Carta ao sofrimento
- Lisiê Silva

- 6 de nov.
- 3 min de leitura

Este texto não foi escrito com a ajuda de IA (Inteligência Artificial), e faz tão pouco tempo que ela entrou na nossa vida e já estamos sentindo saudade de ler algo que foi escrito de verdade. É... verdade - aquela coisa que só o ser vivo é capaz de experimentar, a realidade.
Seria muito estranho escrever um texto sobre sofrimento usando uma máquina. Claro que ela poderia detalhar com precisão o que é, mas sabe, mesmo assim não vivenciou aquilo.
Eu vivi. Doeu chegar lá, encostar naquele lugar que ninguém ousa, aquilo que nem sequer queremos pensar, falar, deixar o outro descobrir. A vontade de não existir. Da dor de existir, do sofrimento acabar. E se a dor é na alma, como curar o existir?
Quando toquei aquele lugar do fundo, consegui palpar o sofrimento, é como se tudo que vivi fosse despido e tudo estivesse na sua forma mais nua e crua. Dói de ver, sentir e ressentir, vivenciar a dor da alma é uma tortura inimaginável para muitas pessoas. Mas é, sem dúvida, o caminho mais rápido para aquilo que sentimos ser a lógica da existência, o porquê de estarmos aqui. E quando o sofrimento é muito muito grande, passamos a questionar justamente o "porquê de estarmos aqui".

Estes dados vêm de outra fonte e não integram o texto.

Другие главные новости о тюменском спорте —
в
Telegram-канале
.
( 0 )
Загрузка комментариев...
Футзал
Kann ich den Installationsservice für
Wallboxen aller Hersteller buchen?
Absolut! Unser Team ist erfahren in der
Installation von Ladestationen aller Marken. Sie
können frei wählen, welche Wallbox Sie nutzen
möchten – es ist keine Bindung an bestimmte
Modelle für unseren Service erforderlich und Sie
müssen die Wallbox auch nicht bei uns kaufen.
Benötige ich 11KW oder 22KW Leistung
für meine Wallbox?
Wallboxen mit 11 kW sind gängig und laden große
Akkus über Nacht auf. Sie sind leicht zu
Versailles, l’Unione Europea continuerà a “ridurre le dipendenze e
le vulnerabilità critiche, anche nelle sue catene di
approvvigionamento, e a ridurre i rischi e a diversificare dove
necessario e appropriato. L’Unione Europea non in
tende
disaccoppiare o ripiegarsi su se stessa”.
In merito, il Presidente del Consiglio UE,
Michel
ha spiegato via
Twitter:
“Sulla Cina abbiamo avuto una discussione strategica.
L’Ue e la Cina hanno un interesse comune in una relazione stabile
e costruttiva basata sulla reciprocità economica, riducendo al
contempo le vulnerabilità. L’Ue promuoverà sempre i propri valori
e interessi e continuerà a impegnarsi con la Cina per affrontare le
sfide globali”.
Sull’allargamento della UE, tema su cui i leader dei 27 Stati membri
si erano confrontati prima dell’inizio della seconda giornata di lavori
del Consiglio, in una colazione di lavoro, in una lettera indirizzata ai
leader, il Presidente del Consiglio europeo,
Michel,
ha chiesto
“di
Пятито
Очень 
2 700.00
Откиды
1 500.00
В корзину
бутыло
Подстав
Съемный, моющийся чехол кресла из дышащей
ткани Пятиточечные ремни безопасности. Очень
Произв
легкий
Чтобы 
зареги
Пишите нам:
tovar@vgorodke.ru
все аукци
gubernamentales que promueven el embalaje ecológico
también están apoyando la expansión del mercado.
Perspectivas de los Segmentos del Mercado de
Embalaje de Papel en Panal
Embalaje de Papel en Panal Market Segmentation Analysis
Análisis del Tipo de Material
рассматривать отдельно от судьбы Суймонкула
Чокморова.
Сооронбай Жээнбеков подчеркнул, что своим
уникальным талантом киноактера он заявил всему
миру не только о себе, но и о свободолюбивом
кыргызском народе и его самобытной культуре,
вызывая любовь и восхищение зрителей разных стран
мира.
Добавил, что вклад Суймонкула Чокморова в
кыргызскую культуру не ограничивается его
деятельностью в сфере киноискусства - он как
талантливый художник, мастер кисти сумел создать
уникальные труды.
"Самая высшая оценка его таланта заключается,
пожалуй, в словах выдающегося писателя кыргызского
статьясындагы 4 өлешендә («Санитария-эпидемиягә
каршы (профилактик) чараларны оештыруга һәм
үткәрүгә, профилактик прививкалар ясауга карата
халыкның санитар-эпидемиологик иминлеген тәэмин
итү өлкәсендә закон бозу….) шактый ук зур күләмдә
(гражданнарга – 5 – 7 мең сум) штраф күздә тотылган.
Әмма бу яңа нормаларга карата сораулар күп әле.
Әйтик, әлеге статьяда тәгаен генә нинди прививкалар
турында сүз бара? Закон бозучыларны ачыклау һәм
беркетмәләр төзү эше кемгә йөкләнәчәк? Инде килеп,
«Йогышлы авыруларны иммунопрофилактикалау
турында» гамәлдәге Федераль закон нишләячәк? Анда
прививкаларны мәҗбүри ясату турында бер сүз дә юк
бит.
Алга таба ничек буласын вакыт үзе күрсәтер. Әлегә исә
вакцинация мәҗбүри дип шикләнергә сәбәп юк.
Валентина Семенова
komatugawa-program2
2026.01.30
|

Para quem a gente escreve uma carta? para uma pessoa que não está mais perto de nós, mas ainda mantemos uma memória juntos. Uma carta para o sofrimento nos ajuda a perceber que a dor passou, se foi, não existe mais, não faz mais parte da sua realidade do momento, o que está no seu presente é o que você é. Dói sim lembrar, mas ela não é a sua alma, o seu existir.
Proponho nesta perspectiva olhar a dor e o sofrimento sem querer eliminar o existir, sim eu falo aqui do pensamento de morte, do suicídio. Existem diversas formas de sofrimento e não vamos medir qual dói mais, mas há algo em comum, a vontade de eliminar a dor e o sofrimento, o de não existir mais.
Quando tocamos neste lugar especial da alma, as memórias das dores, dos traumas, a dor insuportável, o sentimento de impotência, fragilidade, raiva, revolta, tristeza profunda... é normal que pensemos que podemos enlouquecer com estes pensamentos, ou que devemos "tratar" seja com medicamentos, terapia, ou qualquer coisa que alivie essa dor, em última instância pode-se achar que a única solução seria a de não existir. Primeiro de tudo, te proponho escrever esta carta para o seu sofrimento. Pode ser uma carta mental, converse com os seus sentimentos, dores, memórias e vá cada vez distanciando o seu existir, o que és agora, do que foi.
Depois, observe o seguinte, a cada dia o sol nasce para nos lembrar das novas chances, de recomeços, de novo e de novo, todos os dias podemos recomeçar. A vida recomeça, se inicia e se despede, acorda e dorme, nasce e morre naturalmente, não há necessidade de antecipar nada. Sinta-se acolhido pela vida, despeça-se dos sofrimentos que não existem mais, acolha, nomeie, mande cartas, chore, mas deixe a vida fluir seu curso. Não é tão simples assim, eu sei, isso pode durar dias, semanas, meses, anos, uma vida inteira... mas posso te garantir, não há sofrimentos que dure para sempre, é uma questão de perspectiva.
Se mesmo assim está difícil sair deste emaranhado de pensamentos, dores, e o sofrimento aumenta cada vez mais, peça ajuda: de uma pessoa de confiança, de um profissional, as terapias podem ser sim revolucionárias na vida de uma pessoa. E se mesmo assim continuar, existem outros modos de cuidado, de acolhimento, de terapias alternativas. E se ainda assim nada te ajudar, formas mais drásticas que são os medicamentos psicotrópicos. Mas devo te alertar! Estes medicamentos nunca devem ser utilizados como primeira escolha, somente quando as outras alternativas falharam. Eles geralmente nos ajudam a lidar melhor com as dores, mas eles não "tratam" esses sofrimentos. Esses medicamentos também podem trazer outros problemas ou reações adversas. Estes medicamentos não te "melhoram", não te "corrigem", nem te "curam", então não confie a sua saúde somente a eles, integre tudo que pode te ajudar.
A vida é conexão, e com o que hoje estas conectado?